[PROVIDED RECORDS]
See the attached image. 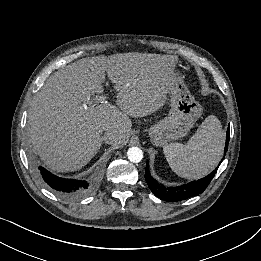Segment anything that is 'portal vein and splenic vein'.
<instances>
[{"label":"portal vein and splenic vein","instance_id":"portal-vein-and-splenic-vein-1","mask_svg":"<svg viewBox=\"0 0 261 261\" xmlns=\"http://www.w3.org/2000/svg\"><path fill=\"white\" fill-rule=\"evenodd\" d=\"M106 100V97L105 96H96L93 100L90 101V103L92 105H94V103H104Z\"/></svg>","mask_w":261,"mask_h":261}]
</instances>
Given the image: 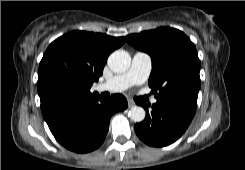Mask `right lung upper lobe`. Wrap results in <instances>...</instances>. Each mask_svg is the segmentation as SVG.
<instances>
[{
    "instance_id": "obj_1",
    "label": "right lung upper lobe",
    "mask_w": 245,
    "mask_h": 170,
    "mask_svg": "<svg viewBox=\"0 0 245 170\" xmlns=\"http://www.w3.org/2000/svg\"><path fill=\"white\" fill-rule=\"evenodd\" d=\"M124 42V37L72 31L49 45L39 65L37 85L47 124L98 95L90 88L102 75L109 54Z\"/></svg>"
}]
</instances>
---
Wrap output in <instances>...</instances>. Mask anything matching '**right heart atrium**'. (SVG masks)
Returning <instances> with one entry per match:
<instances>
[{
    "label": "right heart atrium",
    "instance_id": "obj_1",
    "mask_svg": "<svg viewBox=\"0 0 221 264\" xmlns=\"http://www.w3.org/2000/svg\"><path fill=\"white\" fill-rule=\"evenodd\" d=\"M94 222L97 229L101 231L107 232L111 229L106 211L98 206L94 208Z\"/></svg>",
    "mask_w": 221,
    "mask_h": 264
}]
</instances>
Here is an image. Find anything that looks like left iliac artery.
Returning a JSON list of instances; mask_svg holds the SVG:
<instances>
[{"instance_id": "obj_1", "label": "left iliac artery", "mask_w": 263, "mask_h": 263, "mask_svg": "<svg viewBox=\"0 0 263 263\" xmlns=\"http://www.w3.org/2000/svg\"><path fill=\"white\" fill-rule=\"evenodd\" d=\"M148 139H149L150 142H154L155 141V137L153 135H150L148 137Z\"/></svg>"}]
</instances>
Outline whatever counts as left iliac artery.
---
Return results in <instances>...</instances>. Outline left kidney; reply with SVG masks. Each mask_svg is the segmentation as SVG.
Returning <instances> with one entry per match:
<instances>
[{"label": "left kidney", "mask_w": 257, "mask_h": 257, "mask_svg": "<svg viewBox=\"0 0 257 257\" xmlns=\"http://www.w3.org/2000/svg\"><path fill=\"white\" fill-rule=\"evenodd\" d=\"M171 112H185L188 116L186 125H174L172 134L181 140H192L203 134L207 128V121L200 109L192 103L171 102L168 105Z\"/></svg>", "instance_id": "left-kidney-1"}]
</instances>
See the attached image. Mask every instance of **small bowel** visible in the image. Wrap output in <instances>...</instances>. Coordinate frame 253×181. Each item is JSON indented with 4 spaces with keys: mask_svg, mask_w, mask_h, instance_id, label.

[WHAT IS REQUIRED]
Starting at the line that has "Here is an image." in the records above, restate word for word every line until the one that has "Outline whatever counts as left iliac artery.", and include that one as well.

[SOLUTION TO THIS TASK]
Here is an image. Find anything that looks like left iliac artery.
Returning a JSON list of instances; mask_svg holds the SVG:
<instances>
[{"instance_id": "obj_1", "label": "left iliac artery", "mask_w": 263, "mask_h": 263, "mask_svg": "<svg viewBox=\"0 0 263 263\" xmlns=\"http://www.w3.org/2000/svg\"><path fill=\"white\" fill-rule=\"evenodd\" d=\"M148 139H149L150 142H154L155 141V137L153 135H150L148 137Z\"/></svg>"}]
</instances>
Outline whatever counts as left iliac artery.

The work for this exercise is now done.